Required Vote and Voting Procedures

Pursuant to the Companies Law, 5759-1999 (the “Companies Law”), Proposal No. 1 and Proposal No. 2, as described hereinafter, each require the affirmative vote of shareholders holding at least a majority of the Company’s ordinary shares, no par value per share (the “Ordinary Shares”) present, in person or by proxy, and voting on the matter, provided that either (i) such a majority includes at least the majority of the votes of shareholders who (a) are not controlling shareholders of the Company or (b) do not have a personal interest in the approval of the election of the external director (other than a personal interest that is not the result of the shareholder’s connections with a controlling shareholder) (abstentions will not be taken into account); or (ii) the total number of votes against such proposal among the shareholders mentioned in clause (i) above does not exceed two percent (2%) of the total voting rights in the Company. (the “External Directors Majority”).

How You Can Vote

If your shares are registered directly in your name with our transfer agent, VStock Transfer, LLC (“VStock”), you are considered, concerning those shares, the shareholder of record. In such case, these proxy materials are being sent directly to you. As the shareholder of record, you have the right to use the proxy card included with this Proxy Statement to grant your voting proxy directly to Nir Klein, Chief Executive Officer, and Ilan Akselrod, Chief Financial Officer of the Company, and of the Company, or to vote in person at the Meeting.

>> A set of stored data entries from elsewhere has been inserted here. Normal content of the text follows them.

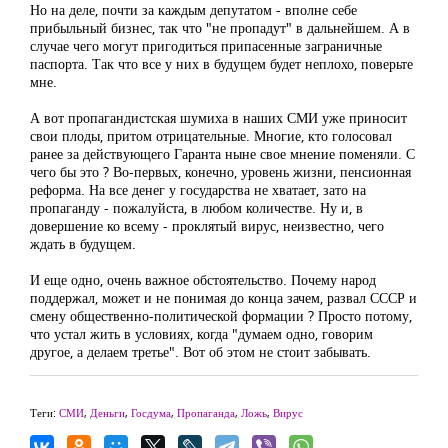
Но на деле, почти за каждым депутатом - вполне себе
прибыльный бизнес, так что "не пропадут" в дальнейшем. А в
случае чего могут пригодиться припасенные заграничные
паспорта. Так что все у них в будущем будет неплохо, поверьте
мне.
А вот пропагандистская шумиха в наших СМИ уже приносит
свои плоды, притом отрицательные. Многие, кто голосовал
ранее за действующего Гаранта ныне свое мнение поменяли. С
чего бы это ? Во-первых, конечно, уровень жизни, пенсионная
реформа. На все денег у государства не хватает, зато на
пропаганду - пожалуйста, в любом количестве. Ну и, в
довершение ко всему - проклятый вирус, неизвестно, чего
ждать в будущем.
И еще одно, очень важное обстоятельство. Почему народ
поддержал, может и не понимая до конца зачем, развал СССР и
смену общественно-политической формации ? Просто потому,
что устал жить в условиях, когда "думаем одно, говорим
другое, а делаем третье". Вот об этом не стоит забывать.
Теги:
СМИ
,
Деньги
,
Госдума
,
Пропаганда
,
Ложь
,
Вирус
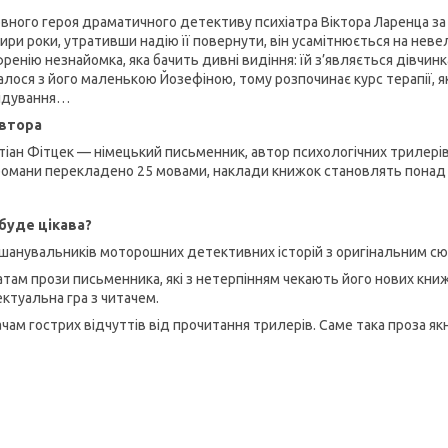
овного героя драматичного детективу психіатра Віктора Ларенца за
ири роки, утративши надію її повернути, він усамітнюється на неве
енію незнайомка, яка бачить дивні видіння: їй з’являється дівчинк
алося з його маленькою Йозефіною, тому розпочинає курс терапії,
ідування…
автора
тіан Фітцек — німецький письменник, автор психологічних трилерів 
романи перекладено 25 мовами, наклади книжок становлять понад 12
буде цікава?
 шанувальників моторошних детективних історій з оригінальним с
атам прози письменника, які з нетерпінням чекають його нових книж
ектуальна гра з читачем.
ачам гострих відчуттів від прочитання трилерів. Саме така проза як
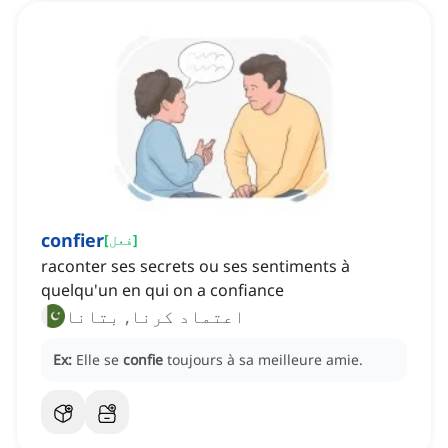
confier
]
فعل
[
raconter ses secrets ou ses sentiments à
quelqu'un en qui on a confiance
اعتماد کرنا, بتانا
Ex:
Elle se
confie
toujours à sa meilleure amie.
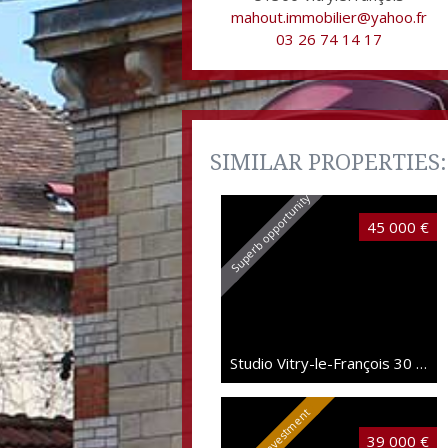
mahout.immobilier@yahoo.fr
03 26 74 14 17
SIMILAR PROPERTIES:
Superb opportunity
45 000 €
Studio Vitry-le-François
30 sqm
Perfect Investment
39 000 €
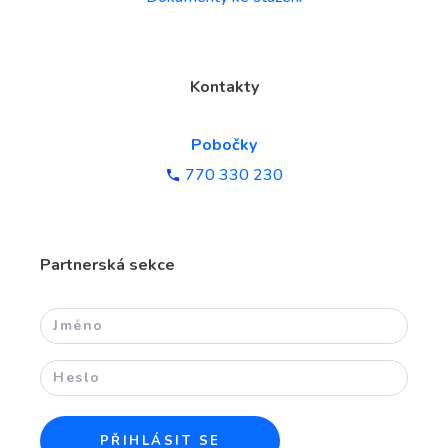
Kontakty
Pobočky
770 330 230
Partnerská sekce
PŘIHLÁSIT SE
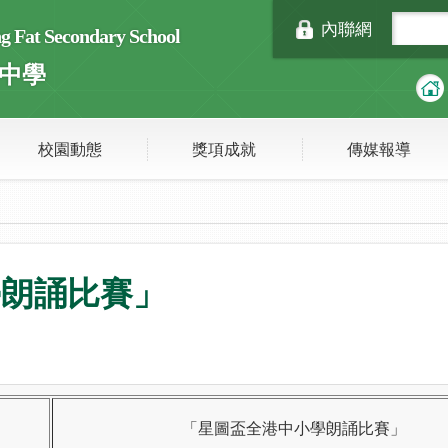
內聯網
Fat Secondary School
中學
校園動態
獎項成就
傳媒報導
學朗誦比賽」
「星圖盃全港中小學朗誦比賽」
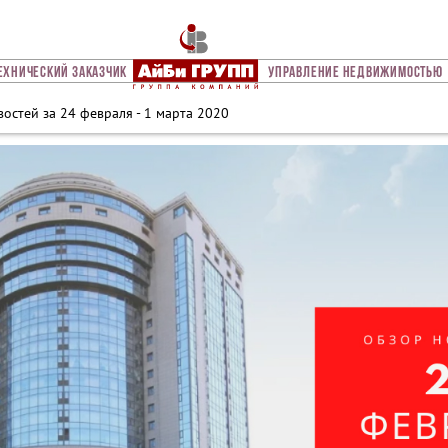
ехнический Заказчик
Управление Недвижимостью
остей за 24 февраля - 1 марта 2020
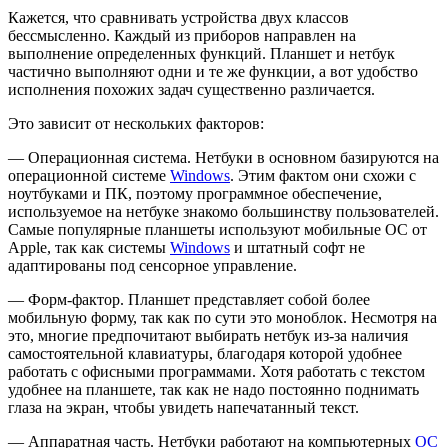
Кажется, что сравнивать устройства двух классов
бессмысленно. Каждый из приборов направлен на
выполнение определенных функций. Планшет и нетбук
частично выполняют одни и те же функции, а вот удобство
исполнения похожих задач существенно различается.
Это зависит от нескольких факторов:
— Операционная система. Нетбуки в основном базируются на
операционной системе
Windows
. Этим фактом они схожи с
ноутбуками и ПК, поэтому программное обеспечение,
используемое на нетбуке знакомо большинству пользователей.
Самые популярные планшеты используют мобильные ОС от
Apple, так как системы
Windows
и штатный софт не
адаптированы под сенсорное управление.
— Форм-фактор. Планшет представляет собой более
мобильную форму, так как по сути это моноблок. Несмотря на
это, многие предпочитают выбирать нетбук из-за наличия
самостоятельной клавиатуры, благодаря которой удобнее
работать с офисными программами. Хотя работать с текстом
удобнее на планшете, так как не надо постоянно поднимать
глаза на экран, чтобы увидеть напечатанный текст.
— Аппаратная часть. Нетбуки работают на компьютерных
ОС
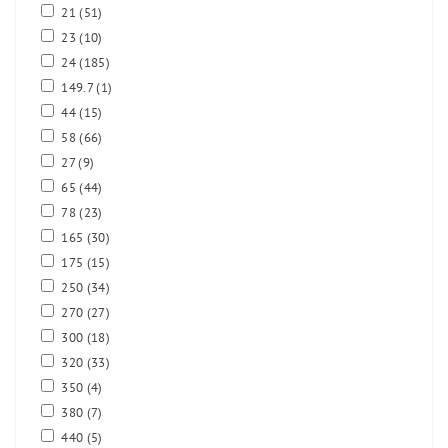
21
(51)
23
(10)
24
(185)
149.7
(1)
44
(15)
58
(66)
27
(9)
65
(44)
78
(23)
165
(30)
175
(15)
250
(34)
270
(27)
300
(18)
320
(33)
350
(4)
380
(7)
440
(5)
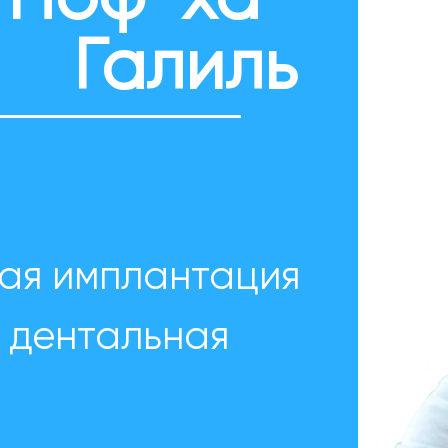
в Ноф-ха-
Галиль
ая имплантация
 дентальная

If your shares are held through a bank, broker or other nominee, they are considered to be held in “street name” and you are the beneficial owner with respect to those shares. A beneficial owner as of the Record Date has the right to direct the bank, broker or nominee how to vote shares held by such beneficial owner at the Meeting, and must also provide the Company with a copy of their identity card, passport or certification of incorporation, as the case may be.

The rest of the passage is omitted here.